Я прислушиваюсь к себе… Не могу отделаться от чувства, что сделала шаг назад. Все-таки советское воспитание сделало свое дело – сфера обслуживания это сфера обслуживания. Хотя, по сути дела, чем отличается работа домработницы от работы, например, переводчика? В некотором роде, моя работа даже более творческая. Но все равно… Что-то давит. Ощущение того, что это явление временное, не проходит. Наверное, я никогда не пойму, как можно быть домработницей всю жизнь…
Я прихожу к Сереже. Это мой старый друг. Увлечение психологией привело к тому, что он оказался в полном андеграунде – работает сторожем, а в свободное от работы время проводит свои эксперименты. Когда я прихожу к нему, он заставляет меня пройти через «энергетическую рамку» – сооружение, напоминающее турникет в аэропорту, через который проходят пассажиры и который звенит по поводу и без повода.
Я не бросаю дружить с Сережей, хотя воспринимать его измышления с каждым разом становится вся тягостнее. Прежде чем устроиться на работу к Семену Михайловичу, я зашла к нему и получила ответ:
– Сегодня ты состоишь из 28 процентов злости, 40 процентов растерянности и 32 процентов протеста.
Обычно, после того, как человек проходит ч6ерез его энергетическую рамку, Сережа бросается к своему компьютеру. Никому кроме него не разрешается заглядывать в экран. Т. е. каждый должен воспринимать его слова на веру и не сомневаться.
Иногда он заставляет постоять в рамке подольше. И тогда можно услышать его беспорядочное бормотание:
– Убрать сомнения… Прибавить уверенности в себе… Вычеркнуть напрочь предрассудки…
Нужно сказать, что у большинства бывших сережиных друзей его увлечение вызывает улыбку или раздражение. Да и друзей у него не так уж много.
Сережа обижается.
Я скрываю улыбку и, поэтому удостаиваюсь чести быть оцененной по всем статьям.
Неделю назад у меня было 12 процентов радости и 12 процентов отчаяния. На мой вопрос, как так может быть, Сереже не задумывается долго:
– Так бывает всегда. Радость не может быть безграничной. Человек, состоящий из одной радости – это не живой человек. У тебя такого, думаю, просто не может быть.
– Почему?
– Потому, что ты видишь то, что происходит вокруг. Ты никогда не замечала…

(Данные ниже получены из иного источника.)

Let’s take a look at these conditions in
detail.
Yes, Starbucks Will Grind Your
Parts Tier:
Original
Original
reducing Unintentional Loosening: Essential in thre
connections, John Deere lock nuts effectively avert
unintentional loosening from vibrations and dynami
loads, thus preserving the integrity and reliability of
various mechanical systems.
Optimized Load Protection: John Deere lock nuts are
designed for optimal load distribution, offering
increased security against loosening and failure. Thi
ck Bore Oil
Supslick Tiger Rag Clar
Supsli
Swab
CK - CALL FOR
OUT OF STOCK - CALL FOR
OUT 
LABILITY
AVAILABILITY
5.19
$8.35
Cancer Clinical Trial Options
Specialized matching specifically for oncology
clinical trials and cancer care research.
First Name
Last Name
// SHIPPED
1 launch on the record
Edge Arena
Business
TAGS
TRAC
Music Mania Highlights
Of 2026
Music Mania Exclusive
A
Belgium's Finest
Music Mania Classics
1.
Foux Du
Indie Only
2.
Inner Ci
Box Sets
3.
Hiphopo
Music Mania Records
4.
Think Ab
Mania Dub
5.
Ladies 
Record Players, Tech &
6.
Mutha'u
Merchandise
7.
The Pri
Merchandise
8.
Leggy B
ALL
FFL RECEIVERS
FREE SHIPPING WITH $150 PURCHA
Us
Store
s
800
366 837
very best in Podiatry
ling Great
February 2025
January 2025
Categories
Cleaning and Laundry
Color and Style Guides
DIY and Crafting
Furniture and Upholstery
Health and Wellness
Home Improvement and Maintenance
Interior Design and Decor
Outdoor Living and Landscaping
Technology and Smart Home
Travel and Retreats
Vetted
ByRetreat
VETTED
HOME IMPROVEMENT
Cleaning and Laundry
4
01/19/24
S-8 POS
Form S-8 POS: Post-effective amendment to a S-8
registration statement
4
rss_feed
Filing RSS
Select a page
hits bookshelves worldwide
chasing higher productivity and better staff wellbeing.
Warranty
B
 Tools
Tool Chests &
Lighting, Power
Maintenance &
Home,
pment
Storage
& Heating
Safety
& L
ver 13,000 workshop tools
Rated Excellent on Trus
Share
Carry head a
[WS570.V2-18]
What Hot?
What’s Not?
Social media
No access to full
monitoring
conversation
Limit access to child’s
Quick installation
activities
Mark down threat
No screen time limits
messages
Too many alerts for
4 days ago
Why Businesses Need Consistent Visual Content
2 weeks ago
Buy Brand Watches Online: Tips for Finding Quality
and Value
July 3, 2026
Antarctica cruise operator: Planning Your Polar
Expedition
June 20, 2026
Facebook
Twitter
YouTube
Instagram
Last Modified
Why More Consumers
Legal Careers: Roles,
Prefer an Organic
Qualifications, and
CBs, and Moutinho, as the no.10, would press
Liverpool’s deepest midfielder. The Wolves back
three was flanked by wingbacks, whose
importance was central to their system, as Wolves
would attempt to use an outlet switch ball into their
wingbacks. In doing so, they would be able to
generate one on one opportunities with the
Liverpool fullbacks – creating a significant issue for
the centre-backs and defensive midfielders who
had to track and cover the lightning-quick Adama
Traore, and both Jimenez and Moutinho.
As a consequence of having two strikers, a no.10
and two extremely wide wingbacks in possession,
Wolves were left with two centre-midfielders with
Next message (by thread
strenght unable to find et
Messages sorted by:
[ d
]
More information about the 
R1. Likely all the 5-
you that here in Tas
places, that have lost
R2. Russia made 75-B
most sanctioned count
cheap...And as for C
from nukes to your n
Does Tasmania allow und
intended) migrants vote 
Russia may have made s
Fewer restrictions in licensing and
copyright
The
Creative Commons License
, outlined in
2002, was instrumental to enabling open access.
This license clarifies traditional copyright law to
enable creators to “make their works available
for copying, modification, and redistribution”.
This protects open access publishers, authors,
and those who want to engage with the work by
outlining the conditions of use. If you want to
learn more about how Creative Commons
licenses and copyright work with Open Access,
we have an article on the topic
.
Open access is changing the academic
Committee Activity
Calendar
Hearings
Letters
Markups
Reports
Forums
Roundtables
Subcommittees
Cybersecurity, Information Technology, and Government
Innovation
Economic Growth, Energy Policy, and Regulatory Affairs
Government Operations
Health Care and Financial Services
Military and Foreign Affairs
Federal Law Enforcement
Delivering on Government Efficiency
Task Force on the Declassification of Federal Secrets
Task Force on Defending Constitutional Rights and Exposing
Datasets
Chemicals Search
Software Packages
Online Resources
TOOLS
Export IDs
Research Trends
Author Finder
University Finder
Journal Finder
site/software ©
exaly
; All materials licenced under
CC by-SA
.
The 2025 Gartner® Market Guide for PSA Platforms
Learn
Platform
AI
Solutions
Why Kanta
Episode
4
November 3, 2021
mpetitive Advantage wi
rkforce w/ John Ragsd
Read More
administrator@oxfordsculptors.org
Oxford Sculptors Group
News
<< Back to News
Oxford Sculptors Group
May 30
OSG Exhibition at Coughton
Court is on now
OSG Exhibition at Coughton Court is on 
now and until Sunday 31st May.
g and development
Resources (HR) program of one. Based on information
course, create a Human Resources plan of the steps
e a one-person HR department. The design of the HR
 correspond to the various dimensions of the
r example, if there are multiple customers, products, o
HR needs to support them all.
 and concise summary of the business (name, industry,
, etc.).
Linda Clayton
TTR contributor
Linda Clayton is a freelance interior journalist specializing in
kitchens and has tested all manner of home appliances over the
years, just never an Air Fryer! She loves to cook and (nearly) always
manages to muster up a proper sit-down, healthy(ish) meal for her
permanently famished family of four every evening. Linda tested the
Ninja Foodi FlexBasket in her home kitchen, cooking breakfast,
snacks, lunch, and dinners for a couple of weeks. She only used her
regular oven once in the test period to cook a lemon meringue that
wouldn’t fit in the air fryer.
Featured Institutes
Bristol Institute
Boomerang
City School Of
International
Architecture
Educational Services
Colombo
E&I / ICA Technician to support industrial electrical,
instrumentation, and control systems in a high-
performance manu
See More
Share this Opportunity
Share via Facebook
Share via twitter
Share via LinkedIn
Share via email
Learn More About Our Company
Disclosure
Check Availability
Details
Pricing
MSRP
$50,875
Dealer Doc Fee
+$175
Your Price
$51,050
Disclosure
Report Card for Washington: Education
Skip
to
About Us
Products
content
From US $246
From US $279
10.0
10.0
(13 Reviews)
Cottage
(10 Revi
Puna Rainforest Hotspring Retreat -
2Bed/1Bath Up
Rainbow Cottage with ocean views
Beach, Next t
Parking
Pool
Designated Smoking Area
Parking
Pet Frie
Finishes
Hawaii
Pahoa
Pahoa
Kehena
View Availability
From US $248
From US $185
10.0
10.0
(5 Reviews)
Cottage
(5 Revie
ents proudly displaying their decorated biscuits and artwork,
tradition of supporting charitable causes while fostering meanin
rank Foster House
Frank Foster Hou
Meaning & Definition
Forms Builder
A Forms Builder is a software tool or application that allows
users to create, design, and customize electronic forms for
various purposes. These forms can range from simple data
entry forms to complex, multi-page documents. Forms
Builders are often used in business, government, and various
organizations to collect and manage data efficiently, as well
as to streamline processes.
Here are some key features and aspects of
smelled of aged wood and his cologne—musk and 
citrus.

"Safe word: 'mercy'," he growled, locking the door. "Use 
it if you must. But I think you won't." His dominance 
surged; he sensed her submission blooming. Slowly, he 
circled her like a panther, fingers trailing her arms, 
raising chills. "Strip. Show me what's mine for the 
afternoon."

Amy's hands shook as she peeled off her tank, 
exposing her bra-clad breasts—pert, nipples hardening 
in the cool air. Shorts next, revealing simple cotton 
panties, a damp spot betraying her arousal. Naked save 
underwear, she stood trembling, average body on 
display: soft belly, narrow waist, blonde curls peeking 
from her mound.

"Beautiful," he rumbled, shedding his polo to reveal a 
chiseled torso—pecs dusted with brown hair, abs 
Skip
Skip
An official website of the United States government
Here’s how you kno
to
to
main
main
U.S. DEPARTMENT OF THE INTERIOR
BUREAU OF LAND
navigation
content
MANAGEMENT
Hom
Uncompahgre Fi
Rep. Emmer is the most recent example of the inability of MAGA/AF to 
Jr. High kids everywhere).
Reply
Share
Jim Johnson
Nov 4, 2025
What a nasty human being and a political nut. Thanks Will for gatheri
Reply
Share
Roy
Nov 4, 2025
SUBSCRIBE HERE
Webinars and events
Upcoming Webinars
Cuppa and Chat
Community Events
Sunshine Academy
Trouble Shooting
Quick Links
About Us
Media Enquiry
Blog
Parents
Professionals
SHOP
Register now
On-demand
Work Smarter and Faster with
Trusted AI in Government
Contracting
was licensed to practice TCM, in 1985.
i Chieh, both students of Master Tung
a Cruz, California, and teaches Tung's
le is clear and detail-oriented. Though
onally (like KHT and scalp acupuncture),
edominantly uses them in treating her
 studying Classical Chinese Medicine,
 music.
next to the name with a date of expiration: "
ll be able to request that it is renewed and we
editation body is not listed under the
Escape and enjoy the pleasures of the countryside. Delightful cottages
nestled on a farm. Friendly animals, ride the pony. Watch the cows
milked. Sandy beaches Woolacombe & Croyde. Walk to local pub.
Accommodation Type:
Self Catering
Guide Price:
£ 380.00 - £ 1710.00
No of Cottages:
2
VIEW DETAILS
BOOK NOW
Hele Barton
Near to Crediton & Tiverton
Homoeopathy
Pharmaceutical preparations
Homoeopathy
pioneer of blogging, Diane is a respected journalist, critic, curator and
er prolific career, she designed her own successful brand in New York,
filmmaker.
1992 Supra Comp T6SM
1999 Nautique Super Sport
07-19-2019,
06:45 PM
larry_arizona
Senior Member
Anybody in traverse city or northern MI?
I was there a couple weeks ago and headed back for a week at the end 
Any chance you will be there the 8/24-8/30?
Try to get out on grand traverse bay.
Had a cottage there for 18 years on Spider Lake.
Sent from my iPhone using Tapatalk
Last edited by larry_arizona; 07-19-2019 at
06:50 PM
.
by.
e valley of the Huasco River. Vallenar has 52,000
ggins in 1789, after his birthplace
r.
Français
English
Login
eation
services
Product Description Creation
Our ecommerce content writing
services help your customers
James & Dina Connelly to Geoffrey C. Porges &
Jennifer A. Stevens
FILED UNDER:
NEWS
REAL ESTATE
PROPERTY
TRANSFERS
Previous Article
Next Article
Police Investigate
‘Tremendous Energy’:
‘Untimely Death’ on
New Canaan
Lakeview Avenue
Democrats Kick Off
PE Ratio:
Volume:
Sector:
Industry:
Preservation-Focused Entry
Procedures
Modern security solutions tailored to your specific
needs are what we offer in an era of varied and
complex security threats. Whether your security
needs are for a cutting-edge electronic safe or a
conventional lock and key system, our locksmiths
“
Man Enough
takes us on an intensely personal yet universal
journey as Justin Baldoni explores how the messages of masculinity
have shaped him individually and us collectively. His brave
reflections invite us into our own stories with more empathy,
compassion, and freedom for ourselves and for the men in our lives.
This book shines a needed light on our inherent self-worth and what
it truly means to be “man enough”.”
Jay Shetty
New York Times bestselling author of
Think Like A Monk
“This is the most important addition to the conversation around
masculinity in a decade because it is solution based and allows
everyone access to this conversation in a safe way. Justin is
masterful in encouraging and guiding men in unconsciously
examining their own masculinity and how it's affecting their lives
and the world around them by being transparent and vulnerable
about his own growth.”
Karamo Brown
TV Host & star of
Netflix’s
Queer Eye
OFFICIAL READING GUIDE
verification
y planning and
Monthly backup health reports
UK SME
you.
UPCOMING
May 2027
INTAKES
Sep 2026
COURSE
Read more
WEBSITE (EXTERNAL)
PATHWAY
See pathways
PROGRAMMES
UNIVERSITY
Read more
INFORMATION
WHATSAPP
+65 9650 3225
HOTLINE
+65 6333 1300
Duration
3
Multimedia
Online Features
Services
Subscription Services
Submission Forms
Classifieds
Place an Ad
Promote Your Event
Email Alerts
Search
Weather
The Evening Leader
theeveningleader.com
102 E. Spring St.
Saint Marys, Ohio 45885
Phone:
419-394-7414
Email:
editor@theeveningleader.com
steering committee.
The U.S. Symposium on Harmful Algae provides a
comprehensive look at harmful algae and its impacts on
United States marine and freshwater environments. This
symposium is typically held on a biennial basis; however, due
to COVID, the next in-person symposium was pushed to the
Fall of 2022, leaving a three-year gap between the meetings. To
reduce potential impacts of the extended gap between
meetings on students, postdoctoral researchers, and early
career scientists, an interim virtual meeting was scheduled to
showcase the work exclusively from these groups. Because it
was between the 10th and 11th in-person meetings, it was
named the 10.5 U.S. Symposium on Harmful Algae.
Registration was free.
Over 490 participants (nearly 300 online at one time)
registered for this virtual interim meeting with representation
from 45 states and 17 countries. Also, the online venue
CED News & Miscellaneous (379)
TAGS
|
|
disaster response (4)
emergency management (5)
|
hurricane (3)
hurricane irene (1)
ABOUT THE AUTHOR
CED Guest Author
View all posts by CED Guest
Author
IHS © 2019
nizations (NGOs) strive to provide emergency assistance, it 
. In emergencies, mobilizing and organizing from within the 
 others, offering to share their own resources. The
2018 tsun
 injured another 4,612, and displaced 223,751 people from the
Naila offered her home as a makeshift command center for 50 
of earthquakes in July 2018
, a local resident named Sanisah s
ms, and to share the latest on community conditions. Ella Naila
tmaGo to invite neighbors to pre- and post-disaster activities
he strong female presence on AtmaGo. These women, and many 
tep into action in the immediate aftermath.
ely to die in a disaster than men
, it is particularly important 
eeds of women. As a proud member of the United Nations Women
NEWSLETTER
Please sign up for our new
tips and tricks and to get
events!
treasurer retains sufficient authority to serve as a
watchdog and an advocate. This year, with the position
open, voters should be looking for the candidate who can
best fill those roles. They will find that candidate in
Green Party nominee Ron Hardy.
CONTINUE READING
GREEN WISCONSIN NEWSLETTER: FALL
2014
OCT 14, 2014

Сережа углубляется в расспросы. К своему сожалению я начинаю вспоминать случаи, когда чужая неприятность портила мне настроение на несколько дней, заслоняя полностью мои успехи – старушка в магазине, считающая копейки на дрожащей ладони, ребенок, которому не хватило денег на мороженное, девочка, отставшая от экскурсионного автобуса…
– Вот видишь? – говорит Сережа, – и это не случайно. Грань между нормой и отклонением очень зыбкая. Да и кто имеет право устанавливать нормы?
Я не всегда понимаю то, что он говорит. Но иногда, предоставив себя его исследованиям, я вижу, что некотиорые его мысли действительно подтверждаются разными жизненными ситуациями.
– Хорошо, – говорю я, – радость и огорчения – это понятно. Радость и грусть – это тоже, в какой-то мере, совместимо. Но радость и отчаяние? Как такое может быть?